Search code examples
pythonhtmlweb-scrapingbeautifulsouphtml-parsing

Beautifulsoup unable to find more than 24 classes with find_all


I'm trying to scape data from page where all the items are stored like this

<div class="box browsingitem canBuy 123"> </div> <div class="box browsingitem canBuy 264"> </div>

There are hundreds of these but when I try to add them into array it only saves 24

from urllib.request import urlopen as uReq
from bs4 import BeautifulSoup as soup
import re
import lxml

my_url = 'https://www.alza.co.uk/tablets/18852388.htm'


uClient = uReq(my_url)

page_html = uClient.read()

uClient.close()

page_soup = soup(page_html, "lxml")

classname = "box browsingitem"
containers = page_soup.find_all("div", {"class":re.compile(classname)})

#len(containers) will be equal to 24

for container in containers:    
    title_container = container.find_all("a",{"class":"name browsinglink"})
    product_name = title_container[0].text  
    print("product_name: " + product_name)
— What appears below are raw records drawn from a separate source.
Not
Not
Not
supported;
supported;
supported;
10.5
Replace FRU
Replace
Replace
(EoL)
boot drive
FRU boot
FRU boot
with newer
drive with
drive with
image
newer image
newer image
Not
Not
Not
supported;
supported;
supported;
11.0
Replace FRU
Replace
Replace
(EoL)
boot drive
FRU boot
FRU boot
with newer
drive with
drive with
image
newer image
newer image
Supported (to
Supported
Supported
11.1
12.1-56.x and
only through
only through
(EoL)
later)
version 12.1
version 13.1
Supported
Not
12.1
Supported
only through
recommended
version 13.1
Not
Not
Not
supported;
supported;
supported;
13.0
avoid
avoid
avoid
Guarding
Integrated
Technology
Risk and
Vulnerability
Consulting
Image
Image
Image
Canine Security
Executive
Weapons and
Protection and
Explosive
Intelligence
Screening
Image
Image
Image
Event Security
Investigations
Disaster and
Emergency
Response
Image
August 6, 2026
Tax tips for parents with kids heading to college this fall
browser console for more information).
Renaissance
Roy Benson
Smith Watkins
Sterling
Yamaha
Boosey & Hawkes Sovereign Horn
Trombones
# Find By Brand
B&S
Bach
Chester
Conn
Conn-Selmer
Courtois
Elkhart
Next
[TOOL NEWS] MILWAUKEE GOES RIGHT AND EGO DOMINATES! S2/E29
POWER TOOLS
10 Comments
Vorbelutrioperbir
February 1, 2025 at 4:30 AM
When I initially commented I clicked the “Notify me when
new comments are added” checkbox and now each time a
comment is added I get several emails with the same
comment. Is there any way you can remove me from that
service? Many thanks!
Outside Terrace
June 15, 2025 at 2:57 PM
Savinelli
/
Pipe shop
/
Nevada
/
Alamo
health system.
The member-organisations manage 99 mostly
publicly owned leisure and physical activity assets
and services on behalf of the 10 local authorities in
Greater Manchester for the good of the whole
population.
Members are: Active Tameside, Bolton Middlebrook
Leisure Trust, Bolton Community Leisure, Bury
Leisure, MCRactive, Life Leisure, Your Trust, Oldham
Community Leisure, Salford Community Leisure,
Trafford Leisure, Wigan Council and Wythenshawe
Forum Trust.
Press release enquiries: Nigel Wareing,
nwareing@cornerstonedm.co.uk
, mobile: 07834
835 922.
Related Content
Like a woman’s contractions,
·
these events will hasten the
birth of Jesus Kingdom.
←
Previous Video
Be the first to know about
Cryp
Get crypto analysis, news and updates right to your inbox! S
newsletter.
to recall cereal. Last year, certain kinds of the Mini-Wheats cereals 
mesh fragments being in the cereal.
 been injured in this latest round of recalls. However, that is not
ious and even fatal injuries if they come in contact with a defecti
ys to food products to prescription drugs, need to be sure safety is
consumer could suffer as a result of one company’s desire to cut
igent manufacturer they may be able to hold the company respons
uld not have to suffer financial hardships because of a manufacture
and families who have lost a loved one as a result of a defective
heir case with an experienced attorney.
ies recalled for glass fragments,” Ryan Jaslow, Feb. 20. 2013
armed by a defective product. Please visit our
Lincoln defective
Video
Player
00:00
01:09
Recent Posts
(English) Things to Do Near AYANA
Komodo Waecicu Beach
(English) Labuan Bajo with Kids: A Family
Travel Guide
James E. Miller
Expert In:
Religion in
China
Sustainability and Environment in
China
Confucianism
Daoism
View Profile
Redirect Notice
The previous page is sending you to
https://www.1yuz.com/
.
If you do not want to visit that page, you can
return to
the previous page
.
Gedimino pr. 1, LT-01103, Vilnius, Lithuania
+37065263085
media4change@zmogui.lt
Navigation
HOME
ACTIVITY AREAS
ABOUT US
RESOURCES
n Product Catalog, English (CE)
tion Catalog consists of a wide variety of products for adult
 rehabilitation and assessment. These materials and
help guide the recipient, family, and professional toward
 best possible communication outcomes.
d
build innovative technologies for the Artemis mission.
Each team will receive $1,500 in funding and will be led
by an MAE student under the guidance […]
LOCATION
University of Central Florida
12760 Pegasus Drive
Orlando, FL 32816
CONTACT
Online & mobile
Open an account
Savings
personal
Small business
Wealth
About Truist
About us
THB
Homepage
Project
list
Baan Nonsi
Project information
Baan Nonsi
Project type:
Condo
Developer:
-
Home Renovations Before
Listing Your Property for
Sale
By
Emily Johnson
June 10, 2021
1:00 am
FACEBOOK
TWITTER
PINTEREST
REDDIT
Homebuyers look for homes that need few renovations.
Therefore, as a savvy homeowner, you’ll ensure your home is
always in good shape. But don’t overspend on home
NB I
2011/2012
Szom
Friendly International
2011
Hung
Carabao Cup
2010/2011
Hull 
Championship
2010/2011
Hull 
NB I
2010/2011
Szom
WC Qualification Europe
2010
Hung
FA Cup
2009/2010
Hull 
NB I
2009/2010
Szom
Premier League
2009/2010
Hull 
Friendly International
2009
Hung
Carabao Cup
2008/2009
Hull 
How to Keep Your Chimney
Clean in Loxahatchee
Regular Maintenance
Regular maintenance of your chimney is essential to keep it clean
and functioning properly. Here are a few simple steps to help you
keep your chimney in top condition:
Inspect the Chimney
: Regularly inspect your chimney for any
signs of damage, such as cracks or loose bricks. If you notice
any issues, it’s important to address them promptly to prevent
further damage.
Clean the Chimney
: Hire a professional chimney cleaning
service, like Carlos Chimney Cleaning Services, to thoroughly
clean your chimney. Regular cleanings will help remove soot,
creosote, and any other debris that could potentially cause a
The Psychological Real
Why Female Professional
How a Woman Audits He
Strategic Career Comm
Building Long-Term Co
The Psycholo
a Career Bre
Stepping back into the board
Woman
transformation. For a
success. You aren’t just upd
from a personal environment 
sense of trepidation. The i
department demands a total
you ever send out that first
Is it a problem with re.compile? How else could I search for the classes?

Thanks for the help


Solution

  • So in this case, only 24 items are loaded in the DOM when you visit the page. The two options that occur to me are 1) use a headless browser to click the "load more" button and load more items onto the DOM or 2) create a simple pagination scheme and loop through those pages.

    Here is an example of the second option:

    for page in range(0, 10):
        print("Trying page # {}".format(page))
        if page == 0:
            my_url = 'https://www.alza.co.uk/tablets/18852388.html'
        else: 
            my_url = 'https://www.alza.co.uk/tablets/18852388-p{}.html'.format(page)
            requests.get(my_url)
    
        page_html = requests.get(my_url)
        page_soup = soup(page_html.content, "lxml")
        items = page_soup.find_all('div', {"class": "browsingitem"})
        print("Found a total of {}".format(len(items)))
        for item in items:
            title  = page_soup.find('a', 'browsinglink')
    

    You can see that the URLs have the pagination information built in, so all you need to do is determine how many pages you want to scrape, and you can save all that information. Here is the output:

    Trying page # 0
    Found a total of 24
    Trying page # 1
    Found a total of 24
    Trying page # 2
    Found a total of 24
    Trying page # 3
    Found a total of 24
    Trying page # 4
    Found a total of 24
    Trying page # 5
    Found a total of 24
    Trying page # 6
    Found a total of 24
    Trying page # 7
    Found a total of 24
    Trying page # 8
    Found a total of 17
    Trying page # 9
    Found a total of 0